Saved entries:
____________________

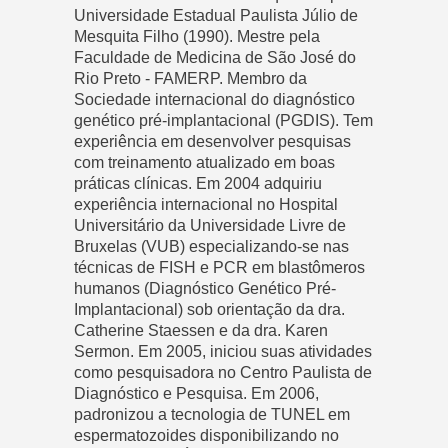
Universidade Estadual Paulista Júlio de
Mesquita Filho (1990). Mestre pela
Faculdade de Medicina de São José do
Rio Preto - FAMERP. Membro da
Sociedade internacional do diagnóstico
genético pré-implantacional (PGDIS). Tem
experiência em desenvolver pesquisas
com treinamento atualizado em boas
práticas clínicas. Em 2004 adquiriu
experiência internacional no Hospital
Universitário da Universidade Livre de
Bruxelas (VUB) especializando-se nas
técnicas de FISH e PCR em blastômeros
humanos (Diagnóstico Genético Pré-
Implantacional) sob orientação da dra.
Catherine Staessen e da dra. Karen
Sermon. Em 2005, iniciou suas atividades
como pesquisadora no Centro Paulista de
Diagnóstico e Pesquisa. Em 2006,
padronizou a tecnologia de TUNEL em
espermatozoides disponibilizando no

____________________

Return the opening line of the data above and every line after it up to and including the line that holds "Universitário da Universidade Livre de"; pictures stay out.

Universidade Estadual Paulista Júlio de
Mesquita Filho (1990). Mestre pela
Faculdade de Medicina de São José do
Rio Preto - FAMERP. Membro da
Sociedade internacional do diagnóstico
genético pré-implantacional (PGDIS). Tem
experiência em desenvolver pesquisas
com treinamento atualizado em boas
práticas clínicas. Em 2004 adquiriu
experiência internacional no Hospital
Universitário da Universidade Livre de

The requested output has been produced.